Prospective Diagnostic Accuracy and Technical Feasibility of Artificial Intelligence-Assisted Rib Fracture Detection on Chest Radiographs: Observational Study.
Authors
Affiliations (5)
Affiliations (5)
- Department of Emergency Medicine, Mackay Memorial Hospital, Taipei, Taiwan.
- Graduate Institute of Biomedical Informatics, College of Medical Science and Technology, Taipei Medical University, 9F, Education & Research Building, Shuang-Ho Campus, No. 301, Yuantong Rd., Zhonghe Dist., New Taipei City, 235603, Taiwan, 886 266202589 ext 10929.
- College of Medicine, Mackay Medical University, New Taipei City, Taiwan.
- Division of Plastic Surgery, Mackay Memorial Hospital, Taipei, Taiwan.
- Clinical Big Data Research, Taipei Medical University Hospital, Taipei City, Taiwan.
Abstract
Rib fractures are present in 10%-15% of thoracic trauma cases but are often missed on chest radiographs, delaying diagnosis and treatment.
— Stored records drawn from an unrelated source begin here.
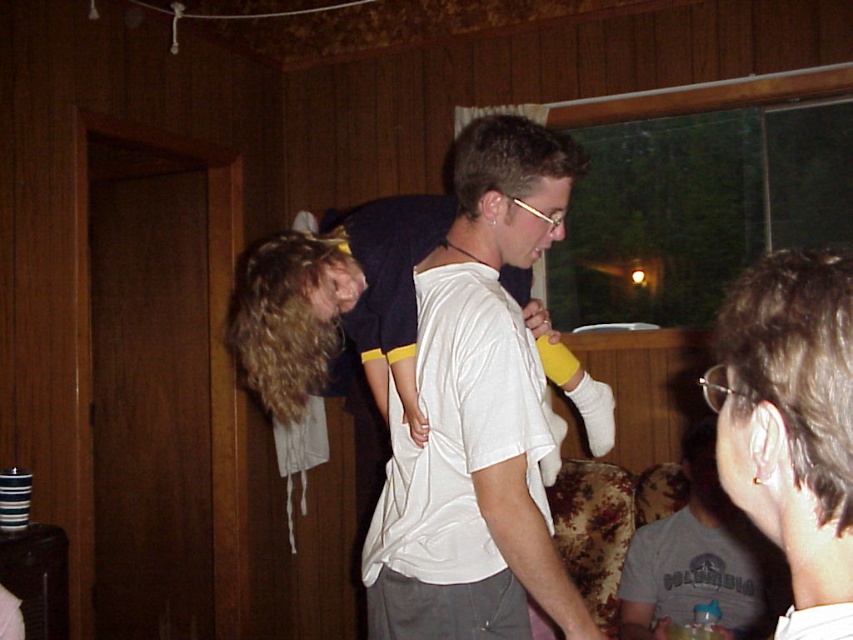 You are at the center of the room and want to move towards the blonde hair at center. What direction should you move in?

Since the blonde hair at center is at point 0.647 on the x axis and 0.560 on the y axis, you should move towards the center of the room where the coordinates are located. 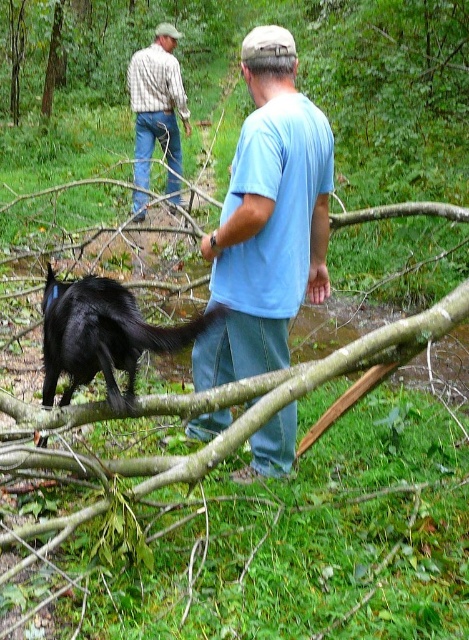 Based on the photo, you are in a forest area with a stream. You see a blue cotton shirt at center. Where is the blue cotton shirt located in the image?

The blue cotton shirt at center is located at point [267,220].

You are a photographer trying to capture a group photo of the two people in the scene. The blue cotton shirt at center and the plaid shirt at upper left are both in the frame. Which person should you adjust to make them appear taller in the photo?

The blue cotton shirt at center is not as tall as plaid shirt at upper left, so you should adjust the blue cotton shirt at center to make it appear taller in the photo.

You are a hiker in the forest and see the shiny black dog at lower left and the plaid shirt at upper left. Which object is closer to the front of the image?

The shiny black dog at lower left is closer to the front of the image because it is positioned under the plaid shirt at upper left, indicating it is in front spatially. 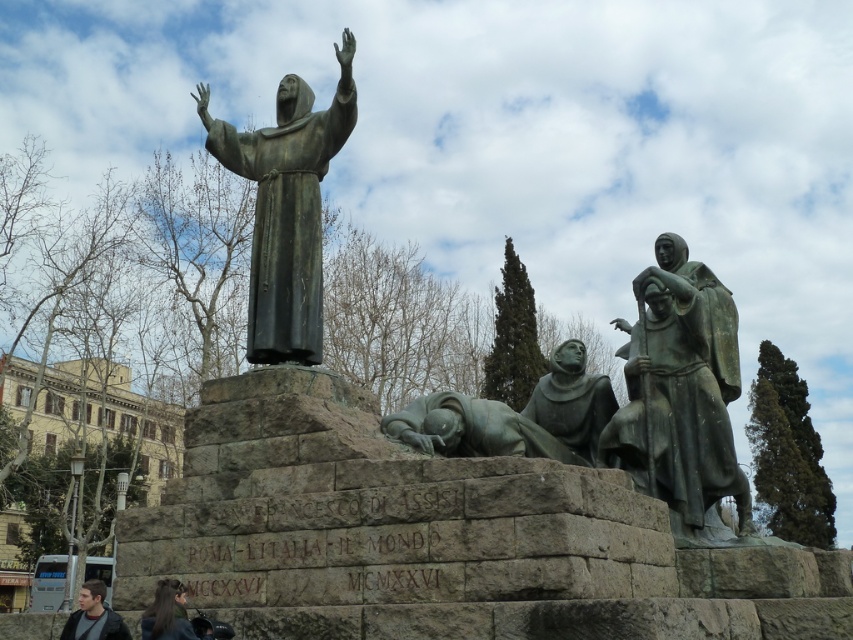 Question: Is dark gray jacket at lower left to the right of dark brown hair at lower left from the viewer's perspective?

Choices:
 (A) no
 (B) yes

Answer: (A)

Question: Among these points, which one is nearest to the camera?

Choices:
 (A) (677, 449)
 (B) (605, 401)
 (C) (106, 625)
 (D) (196, 84)

Answer: (C)

Question: Considering the real-world distances, which object is closest to the bronze statue of monks at center?

Choices:
 (A) green patina statue at center
 (B) dark gray jacket at lower left
 (C) bronze statue at upper center

Answer: (A)

Question: Is green patina statue at center behind dark brown hair at lower left?

Choices:
 (A) no
 (B) yes

Answer: (B)

Question: Does bronze statue at upper center have a greater width compared to bronze statue of monks at center?

Choices:
 (A) no
 (B) yes

Answer: (B)

Question: Among these points, which one is farthest from the camera?

Choices:
 (A) (65, 636)
 (B) (167, 604)

Answer: (A) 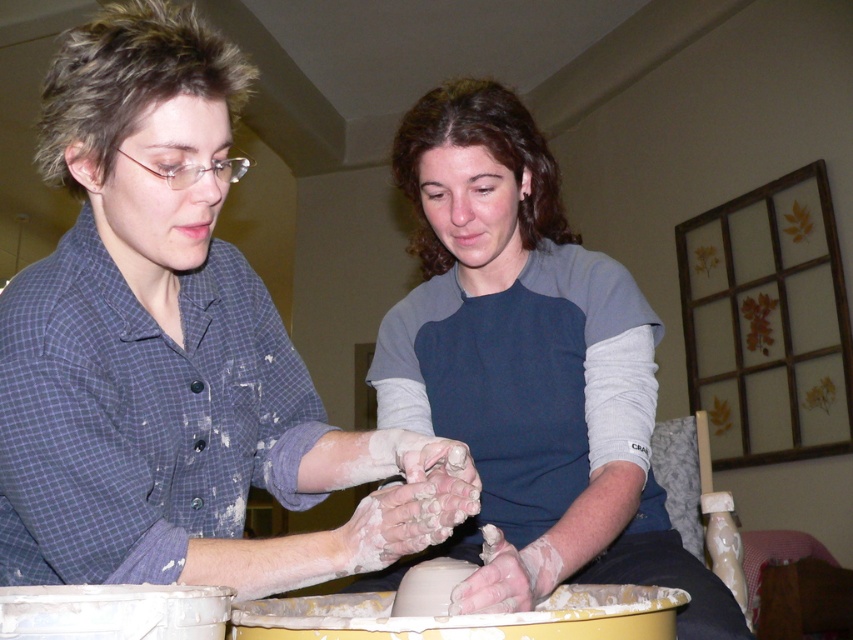 Is matte gray shirt at center smaller than blue fabric shirt at center?

Yes.

Is point (207, 317) closer to camera compared to point (456, 269)?

Yes, point (207, 317) is in front of point (456, 269).

Between point (274, 348) and point (616, 448), which one is positioned behind?

Point (616, 448)

Image resolution: width=853 pixels, height=640 pixels. I want to click on matte gray shirt at center, so click(175, 352). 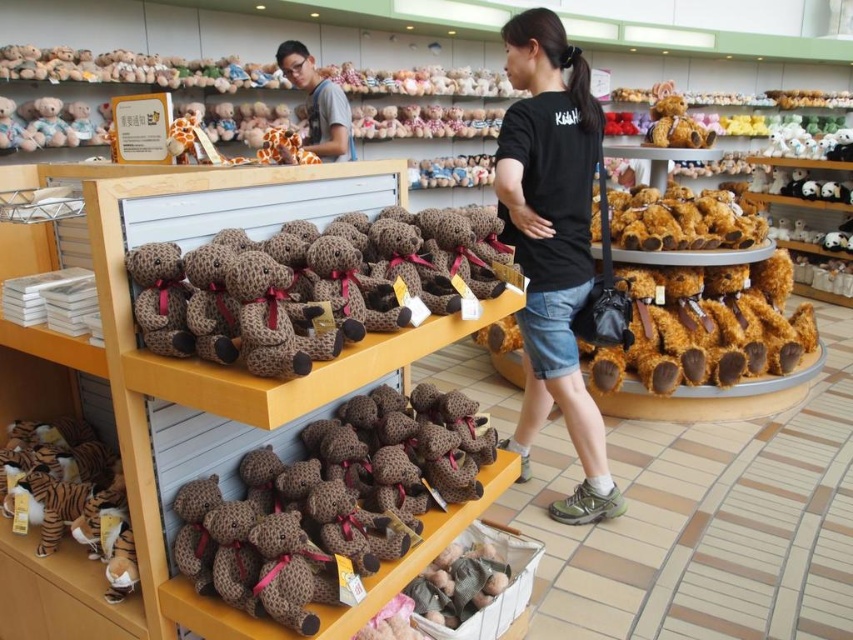 You are a customer in the toy store looking at the brown plush bear at center and the leopard print plush bear at center. Which bear is positioned to the right side?

The brown plush bear at center is to the right of the leopard print plush bear at center. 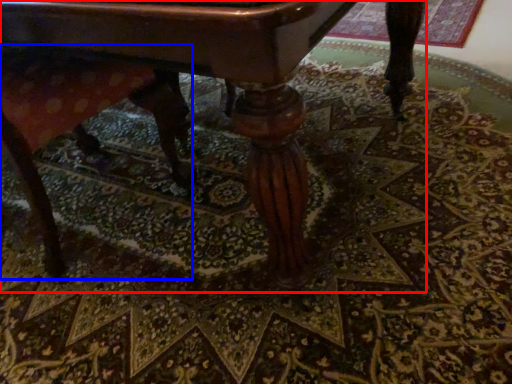 Question: Among these objects, which one is farthest to the camera, table (highlighted by a red box) or swivel chair (highlighted by a blue box)?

Artificial intelligence (AI) may improve detection and triage in emergency settings. This study aims to evaluate diagnostic accuracy, processing speed, and technical feasibility of an artificial intelligence-assisted rib fracture detection system using prospectively collected data within a real-world, high-volume emergency department workflow. We conducted an observational feasibility study with prospective data collection of a faster region-based convolutional neural network-based AI model deployed in the emergency department to analyze 23,251 real-world chest radiographs (22,946 anteroposterior; 305 oblique) from April 1 to July 2, 2023. This study was approved by the Institutional Review Board of MacKay Memorial Hospital (IRB No. 20MMHIS483e). AI operated passively, without influencing clinical decision-making. The reference standard was the final report issued by board-certified radiologists. A subset of discordant cases underwent post hoc computed tomography review for exploratory analysis. AI achieved 74.5% sensitivity (95% CI 0.708-0.780), 93.3% specificity (95% CI 0.930-0.937), 24.2% positive predictive value, and 99.2% negative predictive value. Median inference time was 10.6 seconds versus 3.3 hours for radiologist reports (paired Wilcoxon signed-rank test W=112 987.5, P<.001). The analysis revealed peak imaging demand between 08:00 and 16:00 and Thursday-Saturday evenings. A 14-day graphics processing unit outage underscored the importance of infrastructure resilience. The AI system demonstrated strong technical feasibility for real-time rib fracture detection in a high-volume emergency department setting, with rapid inference and stable performance during prospective deployment. Although the system showed high negative predictive value, the observed false-positive and false-negative rates indicate that it should be considered a supportive screening tool rather than a stand-alone diagnostic solution or a replacement for clinical judgment. These findings support further clinician-in-the-loop studies to evaluate clinical feasibility, workflow integration, and impact on diagnostic decision-making. However, interpretation is limited by reliance on radiology reports as the reference standard and the system's passive, non-interventional deployment.